Das Geheimnis edler Tropfen
Brände von Streuobstwiesen sind selten geworden. In der Wasserburg zeigten Experten, was hinter der heimischen Rarität steckt.
Langenfeld. In dem großen, stets festlich wirkenden Raum der Wasserburg Haus Graven waren ein Dutzend Stühle im Halbkreis aufgestellt. Neben dem Eingang verhieß eine bunt gedeckte Tafel mit vielen, schmalen, eleganten Flaschen Genüsse ganz besonderer und selten gebotener Art. Die Biologische Station Haus Bürgel in Monheim war im Rahmen der am Sonntag zu Ende gegangenen „Tage der Rheinischen Landschaft“ Veranstalter einer Obstbrandverkostung, bei der die Früchte ausschließlich von Streuobstwiesen stammten. Sie sind selten geworden in Deutschland, weil das Spalierobst sehr viel höhere Erträge bringt und die Märkte beherrscht.

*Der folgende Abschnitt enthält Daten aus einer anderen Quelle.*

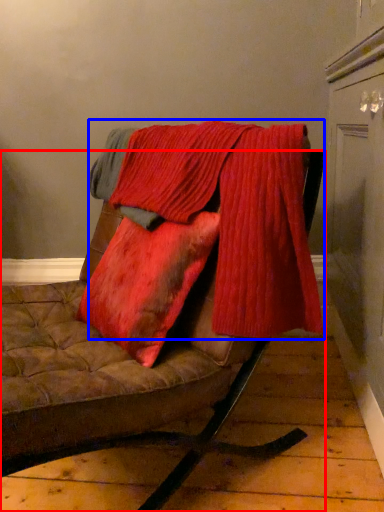 Question: Which object appears closest to the camera in this image, furniture (highlighted by a red box) or laundry (highlighted by a blue box)?

Choices:
 (A) furniture
 (B) laundry

Answer: (A)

Im Kreis Mettmann gibt es noch 50 Hektar Streuobstwiesen, davon allein 20 Hektar in der Urdenbacher Kämpe zwischen Düsseldorf und Baumberg, die von Haus Bürgel betreut und gepflegt werden. Ein halbes Dutzend Liebhaber der edlen Brände von Streuobstwiesen lauschte dem Vortrag des Leverkuseners Lutz Rothstein, der sich als Bankkaufmann ein beachtliches Wissen über Whisky und nun auch über die seltenen Obstbrände von Streuobstwiesen als Hobby erworben hat. Fast andächtig füllte er die ersten Stielgläser ein. „Das Glas nur am Stiel fassen, sonst wird der Brand zu warm und das Aroma zieht aus dem Glas raus“, sagte er.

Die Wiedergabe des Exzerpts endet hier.